** Data follows **
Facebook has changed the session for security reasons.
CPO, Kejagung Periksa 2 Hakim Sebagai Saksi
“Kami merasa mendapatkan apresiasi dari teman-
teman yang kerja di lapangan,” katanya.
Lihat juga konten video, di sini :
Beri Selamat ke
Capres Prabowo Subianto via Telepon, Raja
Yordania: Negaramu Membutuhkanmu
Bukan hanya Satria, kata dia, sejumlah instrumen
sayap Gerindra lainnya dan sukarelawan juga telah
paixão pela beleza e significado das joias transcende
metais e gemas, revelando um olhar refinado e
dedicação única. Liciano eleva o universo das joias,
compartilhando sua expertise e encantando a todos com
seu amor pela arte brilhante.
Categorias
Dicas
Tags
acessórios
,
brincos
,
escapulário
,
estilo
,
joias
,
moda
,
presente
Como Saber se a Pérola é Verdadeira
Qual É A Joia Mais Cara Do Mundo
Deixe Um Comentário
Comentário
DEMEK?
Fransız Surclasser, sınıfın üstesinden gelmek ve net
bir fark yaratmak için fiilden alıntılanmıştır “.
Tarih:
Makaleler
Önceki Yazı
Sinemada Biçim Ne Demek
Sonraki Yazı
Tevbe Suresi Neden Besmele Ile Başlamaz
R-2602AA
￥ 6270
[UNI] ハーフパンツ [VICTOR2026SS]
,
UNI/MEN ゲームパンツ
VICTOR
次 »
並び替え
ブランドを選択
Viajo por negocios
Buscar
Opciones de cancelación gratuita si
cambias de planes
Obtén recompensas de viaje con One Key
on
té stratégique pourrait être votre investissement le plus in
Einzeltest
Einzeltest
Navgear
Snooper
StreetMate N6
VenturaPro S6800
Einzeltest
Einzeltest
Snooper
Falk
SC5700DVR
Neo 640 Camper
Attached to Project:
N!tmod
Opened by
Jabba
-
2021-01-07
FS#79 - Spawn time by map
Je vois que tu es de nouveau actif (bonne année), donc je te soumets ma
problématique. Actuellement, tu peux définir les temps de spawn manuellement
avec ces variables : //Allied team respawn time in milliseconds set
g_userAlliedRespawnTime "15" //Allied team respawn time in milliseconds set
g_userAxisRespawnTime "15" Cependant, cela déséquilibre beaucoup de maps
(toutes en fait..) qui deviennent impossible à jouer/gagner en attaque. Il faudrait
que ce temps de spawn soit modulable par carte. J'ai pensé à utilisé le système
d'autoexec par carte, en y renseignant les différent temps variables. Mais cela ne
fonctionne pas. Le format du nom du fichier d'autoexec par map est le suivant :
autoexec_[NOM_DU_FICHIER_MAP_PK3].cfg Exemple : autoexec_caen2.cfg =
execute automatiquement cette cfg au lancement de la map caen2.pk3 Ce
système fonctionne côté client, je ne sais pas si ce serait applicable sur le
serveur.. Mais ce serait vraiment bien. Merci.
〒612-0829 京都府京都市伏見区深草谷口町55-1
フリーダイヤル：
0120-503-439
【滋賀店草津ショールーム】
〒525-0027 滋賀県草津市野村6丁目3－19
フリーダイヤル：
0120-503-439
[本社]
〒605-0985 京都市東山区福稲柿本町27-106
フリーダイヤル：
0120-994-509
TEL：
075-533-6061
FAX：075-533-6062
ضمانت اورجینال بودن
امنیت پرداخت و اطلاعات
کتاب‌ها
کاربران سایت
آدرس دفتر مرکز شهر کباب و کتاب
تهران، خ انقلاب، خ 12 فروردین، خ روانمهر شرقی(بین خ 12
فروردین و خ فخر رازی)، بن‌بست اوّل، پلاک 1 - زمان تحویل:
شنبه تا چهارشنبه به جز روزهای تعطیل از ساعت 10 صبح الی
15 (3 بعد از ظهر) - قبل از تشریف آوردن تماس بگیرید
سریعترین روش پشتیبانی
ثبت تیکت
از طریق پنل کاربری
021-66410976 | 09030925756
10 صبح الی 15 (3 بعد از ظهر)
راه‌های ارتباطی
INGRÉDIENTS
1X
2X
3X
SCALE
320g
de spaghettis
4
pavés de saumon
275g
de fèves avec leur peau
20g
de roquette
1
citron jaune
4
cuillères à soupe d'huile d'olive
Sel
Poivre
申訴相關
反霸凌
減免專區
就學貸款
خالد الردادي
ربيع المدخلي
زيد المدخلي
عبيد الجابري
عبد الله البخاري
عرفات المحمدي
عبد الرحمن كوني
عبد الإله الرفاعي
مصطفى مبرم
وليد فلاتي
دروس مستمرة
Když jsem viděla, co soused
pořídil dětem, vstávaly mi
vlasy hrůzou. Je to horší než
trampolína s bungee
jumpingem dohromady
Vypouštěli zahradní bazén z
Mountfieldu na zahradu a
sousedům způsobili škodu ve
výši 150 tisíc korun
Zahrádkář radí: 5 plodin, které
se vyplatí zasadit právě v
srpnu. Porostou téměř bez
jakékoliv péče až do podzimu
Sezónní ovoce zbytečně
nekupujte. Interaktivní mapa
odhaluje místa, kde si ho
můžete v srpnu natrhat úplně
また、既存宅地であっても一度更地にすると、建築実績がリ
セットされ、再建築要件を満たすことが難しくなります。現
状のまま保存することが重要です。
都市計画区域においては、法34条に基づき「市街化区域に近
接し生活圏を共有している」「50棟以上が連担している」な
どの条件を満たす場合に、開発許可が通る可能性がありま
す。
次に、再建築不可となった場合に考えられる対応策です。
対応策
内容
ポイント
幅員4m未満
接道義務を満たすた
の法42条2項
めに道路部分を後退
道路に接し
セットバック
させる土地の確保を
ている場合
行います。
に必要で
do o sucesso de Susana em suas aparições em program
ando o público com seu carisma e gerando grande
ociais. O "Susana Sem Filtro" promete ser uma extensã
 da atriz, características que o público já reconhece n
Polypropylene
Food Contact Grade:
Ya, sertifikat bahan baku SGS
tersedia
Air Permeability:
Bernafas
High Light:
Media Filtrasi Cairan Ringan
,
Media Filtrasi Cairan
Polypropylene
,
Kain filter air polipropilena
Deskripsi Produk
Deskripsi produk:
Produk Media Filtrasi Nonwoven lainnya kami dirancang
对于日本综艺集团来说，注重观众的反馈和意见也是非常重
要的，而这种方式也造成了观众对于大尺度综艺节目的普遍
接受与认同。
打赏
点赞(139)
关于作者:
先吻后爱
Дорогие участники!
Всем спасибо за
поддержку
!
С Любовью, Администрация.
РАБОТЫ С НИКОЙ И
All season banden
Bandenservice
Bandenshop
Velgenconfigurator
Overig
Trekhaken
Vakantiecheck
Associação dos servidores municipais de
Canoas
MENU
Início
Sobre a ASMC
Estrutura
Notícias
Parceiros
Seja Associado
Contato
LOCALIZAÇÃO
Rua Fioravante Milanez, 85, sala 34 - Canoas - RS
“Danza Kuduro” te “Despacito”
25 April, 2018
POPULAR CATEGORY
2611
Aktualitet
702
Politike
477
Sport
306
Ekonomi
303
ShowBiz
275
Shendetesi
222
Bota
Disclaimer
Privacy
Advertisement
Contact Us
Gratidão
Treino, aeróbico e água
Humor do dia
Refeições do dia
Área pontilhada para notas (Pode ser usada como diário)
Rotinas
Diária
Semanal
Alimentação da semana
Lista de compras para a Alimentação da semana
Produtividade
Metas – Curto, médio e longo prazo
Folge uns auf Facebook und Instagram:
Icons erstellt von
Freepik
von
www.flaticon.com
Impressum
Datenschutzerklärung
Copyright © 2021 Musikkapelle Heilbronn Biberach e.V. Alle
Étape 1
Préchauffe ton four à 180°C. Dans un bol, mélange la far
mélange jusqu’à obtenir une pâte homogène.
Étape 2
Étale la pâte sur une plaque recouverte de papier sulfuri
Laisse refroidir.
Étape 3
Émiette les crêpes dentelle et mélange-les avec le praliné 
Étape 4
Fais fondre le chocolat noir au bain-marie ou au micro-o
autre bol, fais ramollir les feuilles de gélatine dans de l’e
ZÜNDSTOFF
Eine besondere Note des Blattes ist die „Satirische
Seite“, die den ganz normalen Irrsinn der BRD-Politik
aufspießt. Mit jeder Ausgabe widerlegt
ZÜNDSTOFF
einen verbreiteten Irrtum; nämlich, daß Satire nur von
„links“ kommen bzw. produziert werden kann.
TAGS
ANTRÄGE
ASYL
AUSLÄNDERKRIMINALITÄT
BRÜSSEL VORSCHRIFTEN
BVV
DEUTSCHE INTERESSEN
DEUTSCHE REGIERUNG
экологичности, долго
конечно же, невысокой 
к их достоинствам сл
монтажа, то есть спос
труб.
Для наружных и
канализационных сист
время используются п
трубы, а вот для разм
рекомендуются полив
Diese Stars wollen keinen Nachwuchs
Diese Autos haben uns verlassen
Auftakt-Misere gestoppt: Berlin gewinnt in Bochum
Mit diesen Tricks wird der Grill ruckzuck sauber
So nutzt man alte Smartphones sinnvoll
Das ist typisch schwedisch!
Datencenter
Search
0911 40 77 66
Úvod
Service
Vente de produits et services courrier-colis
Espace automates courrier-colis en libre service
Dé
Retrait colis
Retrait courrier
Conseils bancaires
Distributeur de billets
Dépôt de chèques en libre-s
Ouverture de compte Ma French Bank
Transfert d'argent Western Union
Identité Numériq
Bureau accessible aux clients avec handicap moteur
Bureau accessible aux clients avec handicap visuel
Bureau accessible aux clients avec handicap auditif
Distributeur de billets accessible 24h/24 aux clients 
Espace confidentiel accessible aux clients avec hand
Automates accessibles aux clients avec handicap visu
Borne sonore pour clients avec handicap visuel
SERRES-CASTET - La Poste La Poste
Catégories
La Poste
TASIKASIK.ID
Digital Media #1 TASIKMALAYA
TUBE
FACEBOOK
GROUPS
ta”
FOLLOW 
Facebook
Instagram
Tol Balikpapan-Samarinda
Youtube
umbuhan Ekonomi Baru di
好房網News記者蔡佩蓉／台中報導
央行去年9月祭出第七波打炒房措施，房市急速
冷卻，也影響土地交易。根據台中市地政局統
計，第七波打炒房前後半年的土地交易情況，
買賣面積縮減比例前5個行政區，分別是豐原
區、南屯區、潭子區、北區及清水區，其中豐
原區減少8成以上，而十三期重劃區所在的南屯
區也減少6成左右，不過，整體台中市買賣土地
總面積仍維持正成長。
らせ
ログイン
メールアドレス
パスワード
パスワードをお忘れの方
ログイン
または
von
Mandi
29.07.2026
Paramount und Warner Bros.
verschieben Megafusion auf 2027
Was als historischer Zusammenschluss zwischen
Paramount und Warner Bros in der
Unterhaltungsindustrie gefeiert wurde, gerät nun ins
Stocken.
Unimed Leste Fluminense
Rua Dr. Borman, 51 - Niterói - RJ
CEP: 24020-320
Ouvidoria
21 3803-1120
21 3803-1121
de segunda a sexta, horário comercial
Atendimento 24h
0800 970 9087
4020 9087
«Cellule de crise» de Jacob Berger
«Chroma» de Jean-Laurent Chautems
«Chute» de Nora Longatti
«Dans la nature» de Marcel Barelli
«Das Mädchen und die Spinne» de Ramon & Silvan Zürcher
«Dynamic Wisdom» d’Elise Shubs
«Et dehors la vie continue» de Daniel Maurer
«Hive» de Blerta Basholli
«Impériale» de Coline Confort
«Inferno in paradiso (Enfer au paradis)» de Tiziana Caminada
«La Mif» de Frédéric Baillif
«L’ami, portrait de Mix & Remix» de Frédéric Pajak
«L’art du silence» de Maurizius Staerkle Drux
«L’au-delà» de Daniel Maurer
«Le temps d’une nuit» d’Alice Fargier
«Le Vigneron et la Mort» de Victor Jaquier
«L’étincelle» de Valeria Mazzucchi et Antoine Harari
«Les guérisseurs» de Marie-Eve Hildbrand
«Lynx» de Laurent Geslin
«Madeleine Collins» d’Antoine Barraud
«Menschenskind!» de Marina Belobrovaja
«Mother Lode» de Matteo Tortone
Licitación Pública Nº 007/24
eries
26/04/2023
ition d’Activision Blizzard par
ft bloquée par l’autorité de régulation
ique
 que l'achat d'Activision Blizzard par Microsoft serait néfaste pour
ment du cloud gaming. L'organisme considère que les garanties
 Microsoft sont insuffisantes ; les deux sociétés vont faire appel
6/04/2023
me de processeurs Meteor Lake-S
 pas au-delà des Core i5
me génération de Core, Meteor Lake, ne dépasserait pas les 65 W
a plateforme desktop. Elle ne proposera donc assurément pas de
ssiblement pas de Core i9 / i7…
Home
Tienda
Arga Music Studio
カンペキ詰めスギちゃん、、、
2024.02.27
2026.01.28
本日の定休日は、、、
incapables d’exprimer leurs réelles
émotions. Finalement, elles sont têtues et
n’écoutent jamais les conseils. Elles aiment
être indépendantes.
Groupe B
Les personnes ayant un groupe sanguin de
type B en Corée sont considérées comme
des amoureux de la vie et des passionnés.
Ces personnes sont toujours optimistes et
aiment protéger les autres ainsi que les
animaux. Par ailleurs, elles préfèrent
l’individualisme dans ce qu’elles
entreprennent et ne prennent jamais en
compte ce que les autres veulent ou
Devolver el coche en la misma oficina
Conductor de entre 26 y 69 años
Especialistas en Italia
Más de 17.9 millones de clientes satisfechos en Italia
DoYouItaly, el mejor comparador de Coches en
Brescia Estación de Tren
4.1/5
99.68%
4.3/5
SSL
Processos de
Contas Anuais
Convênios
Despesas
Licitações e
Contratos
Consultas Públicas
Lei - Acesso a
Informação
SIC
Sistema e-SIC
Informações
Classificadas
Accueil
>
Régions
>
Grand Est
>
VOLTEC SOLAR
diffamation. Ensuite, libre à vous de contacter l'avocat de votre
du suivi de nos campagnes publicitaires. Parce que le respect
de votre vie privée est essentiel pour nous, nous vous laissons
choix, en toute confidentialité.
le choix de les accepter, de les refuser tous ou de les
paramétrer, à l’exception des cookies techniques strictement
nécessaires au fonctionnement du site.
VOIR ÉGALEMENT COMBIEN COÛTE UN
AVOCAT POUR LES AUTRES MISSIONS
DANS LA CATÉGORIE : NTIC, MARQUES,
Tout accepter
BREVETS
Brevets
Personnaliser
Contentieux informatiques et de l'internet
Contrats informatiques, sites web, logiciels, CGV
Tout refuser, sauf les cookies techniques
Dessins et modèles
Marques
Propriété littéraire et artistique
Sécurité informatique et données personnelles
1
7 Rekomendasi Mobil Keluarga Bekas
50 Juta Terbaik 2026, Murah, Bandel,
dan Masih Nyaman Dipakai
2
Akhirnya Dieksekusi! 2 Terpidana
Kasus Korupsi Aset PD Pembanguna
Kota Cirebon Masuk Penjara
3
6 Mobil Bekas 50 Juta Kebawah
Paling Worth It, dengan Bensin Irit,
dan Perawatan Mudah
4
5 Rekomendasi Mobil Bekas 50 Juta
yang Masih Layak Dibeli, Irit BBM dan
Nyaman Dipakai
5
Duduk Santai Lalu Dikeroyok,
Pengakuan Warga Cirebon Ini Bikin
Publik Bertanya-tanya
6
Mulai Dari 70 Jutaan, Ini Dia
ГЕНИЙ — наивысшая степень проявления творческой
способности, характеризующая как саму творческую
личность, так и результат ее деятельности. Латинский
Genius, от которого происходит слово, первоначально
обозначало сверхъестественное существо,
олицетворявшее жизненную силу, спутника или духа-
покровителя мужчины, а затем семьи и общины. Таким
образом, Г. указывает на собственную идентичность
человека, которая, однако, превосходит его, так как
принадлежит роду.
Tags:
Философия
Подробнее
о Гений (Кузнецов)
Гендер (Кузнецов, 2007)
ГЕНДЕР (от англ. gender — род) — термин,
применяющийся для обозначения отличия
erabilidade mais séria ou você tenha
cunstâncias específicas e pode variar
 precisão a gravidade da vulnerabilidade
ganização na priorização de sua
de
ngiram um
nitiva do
** End of Data **
__Problem details__. Go through the lines above and count those that include "sont"; give the total and nothing more.

__Response to the task__. 4